*** MATERIAL SUPPLIED ***

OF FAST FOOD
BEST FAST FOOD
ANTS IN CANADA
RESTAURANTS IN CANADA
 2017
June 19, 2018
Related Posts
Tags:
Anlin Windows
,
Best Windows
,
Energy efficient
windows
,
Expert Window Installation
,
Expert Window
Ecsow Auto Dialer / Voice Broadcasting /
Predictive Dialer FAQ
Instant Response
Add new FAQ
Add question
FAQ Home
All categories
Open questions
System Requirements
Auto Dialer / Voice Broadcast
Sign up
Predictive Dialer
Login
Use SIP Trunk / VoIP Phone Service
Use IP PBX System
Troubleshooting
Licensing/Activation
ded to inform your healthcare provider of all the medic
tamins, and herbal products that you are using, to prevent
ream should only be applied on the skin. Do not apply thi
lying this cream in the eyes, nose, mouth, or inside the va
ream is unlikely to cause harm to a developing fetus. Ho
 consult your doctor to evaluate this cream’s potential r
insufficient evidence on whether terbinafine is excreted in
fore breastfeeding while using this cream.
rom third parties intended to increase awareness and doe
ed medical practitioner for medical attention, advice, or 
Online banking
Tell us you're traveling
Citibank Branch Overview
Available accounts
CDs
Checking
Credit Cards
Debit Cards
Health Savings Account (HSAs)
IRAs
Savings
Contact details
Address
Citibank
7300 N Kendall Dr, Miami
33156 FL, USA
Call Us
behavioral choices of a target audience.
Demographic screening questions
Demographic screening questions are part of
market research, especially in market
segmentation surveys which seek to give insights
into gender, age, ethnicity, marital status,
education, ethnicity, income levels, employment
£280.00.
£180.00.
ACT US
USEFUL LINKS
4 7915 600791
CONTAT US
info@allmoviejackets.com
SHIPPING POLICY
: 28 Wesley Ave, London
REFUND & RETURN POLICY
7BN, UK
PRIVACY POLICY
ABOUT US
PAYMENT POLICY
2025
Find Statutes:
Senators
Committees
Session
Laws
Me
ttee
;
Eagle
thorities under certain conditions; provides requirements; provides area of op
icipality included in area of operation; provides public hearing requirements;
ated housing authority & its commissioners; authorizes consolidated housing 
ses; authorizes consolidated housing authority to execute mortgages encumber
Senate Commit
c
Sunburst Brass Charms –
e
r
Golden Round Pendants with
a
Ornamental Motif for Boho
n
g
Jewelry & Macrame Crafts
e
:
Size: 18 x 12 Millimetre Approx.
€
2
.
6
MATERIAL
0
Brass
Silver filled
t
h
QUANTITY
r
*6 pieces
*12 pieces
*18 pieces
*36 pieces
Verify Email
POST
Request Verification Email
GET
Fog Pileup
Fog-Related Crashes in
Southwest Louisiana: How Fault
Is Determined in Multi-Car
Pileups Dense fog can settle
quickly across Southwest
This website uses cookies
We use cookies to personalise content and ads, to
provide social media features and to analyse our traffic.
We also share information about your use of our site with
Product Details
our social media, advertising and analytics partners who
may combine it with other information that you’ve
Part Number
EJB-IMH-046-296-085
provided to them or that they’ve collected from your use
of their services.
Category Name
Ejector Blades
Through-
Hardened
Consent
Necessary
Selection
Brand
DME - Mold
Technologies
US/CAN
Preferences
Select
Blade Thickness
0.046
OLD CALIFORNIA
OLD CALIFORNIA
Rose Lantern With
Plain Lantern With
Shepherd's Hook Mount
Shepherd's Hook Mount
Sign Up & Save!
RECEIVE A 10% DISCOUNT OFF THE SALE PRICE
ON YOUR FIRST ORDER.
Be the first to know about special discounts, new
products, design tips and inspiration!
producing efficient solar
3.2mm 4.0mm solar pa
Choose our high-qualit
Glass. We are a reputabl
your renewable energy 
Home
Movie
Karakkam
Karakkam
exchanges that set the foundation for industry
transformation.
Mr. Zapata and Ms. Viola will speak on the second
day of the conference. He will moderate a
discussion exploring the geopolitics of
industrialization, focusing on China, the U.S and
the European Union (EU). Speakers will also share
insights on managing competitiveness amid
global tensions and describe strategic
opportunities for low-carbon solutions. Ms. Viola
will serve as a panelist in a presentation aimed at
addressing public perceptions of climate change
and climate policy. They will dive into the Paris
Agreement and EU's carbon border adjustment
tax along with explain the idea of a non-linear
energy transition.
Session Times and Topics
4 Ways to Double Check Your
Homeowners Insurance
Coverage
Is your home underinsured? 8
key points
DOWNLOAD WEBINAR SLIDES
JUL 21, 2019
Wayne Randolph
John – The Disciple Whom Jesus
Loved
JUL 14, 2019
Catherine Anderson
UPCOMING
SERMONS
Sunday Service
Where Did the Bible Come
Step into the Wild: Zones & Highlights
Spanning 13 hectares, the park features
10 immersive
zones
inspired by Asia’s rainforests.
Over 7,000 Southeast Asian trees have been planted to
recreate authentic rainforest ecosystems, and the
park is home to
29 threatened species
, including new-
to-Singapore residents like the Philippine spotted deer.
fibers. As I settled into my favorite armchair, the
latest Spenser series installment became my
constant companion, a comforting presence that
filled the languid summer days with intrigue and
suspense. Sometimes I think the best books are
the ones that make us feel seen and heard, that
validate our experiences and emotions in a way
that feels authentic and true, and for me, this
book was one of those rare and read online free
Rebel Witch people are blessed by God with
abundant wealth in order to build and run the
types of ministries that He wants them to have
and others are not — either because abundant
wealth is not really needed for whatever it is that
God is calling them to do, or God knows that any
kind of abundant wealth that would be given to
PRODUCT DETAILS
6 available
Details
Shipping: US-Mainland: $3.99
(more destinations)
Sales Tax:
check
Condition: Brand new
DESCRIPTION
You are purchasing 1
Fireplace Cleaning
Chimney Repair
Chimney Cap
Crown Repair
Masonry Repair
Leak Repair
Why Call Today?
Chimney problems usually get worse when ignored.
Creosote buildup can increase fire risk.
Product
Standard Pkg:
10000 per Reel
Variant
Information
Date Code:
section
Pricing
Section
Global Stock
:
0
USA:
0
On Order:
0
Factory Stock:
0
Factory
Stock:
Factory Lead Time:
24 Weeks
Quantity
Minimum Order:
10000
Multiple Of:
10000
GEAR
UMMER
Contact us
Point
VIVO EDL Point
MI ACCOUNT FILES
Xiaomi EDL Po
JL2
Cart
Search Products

*** End of MATERIAL SUPPLIED ***

Begin with the line holding "Global Stock" and end with the last line of the material. Copy all of them exactly.

RESPONSE FOR THIS EXERCISE >>
Global Stock
:
0
USA:
0
On Order:
0
Factory Stock:
0
Factory
Stock:
Factory Lead Time:
24 Weeks
Quantity
Minimum Order:
10000
Multiple Of:
10000
GEAR
UMMER
Contact us
Point
VIVO EDL Point
MI ACCOUNT FILES
Xiaomi EDL Po
JL2
Cart
Search Products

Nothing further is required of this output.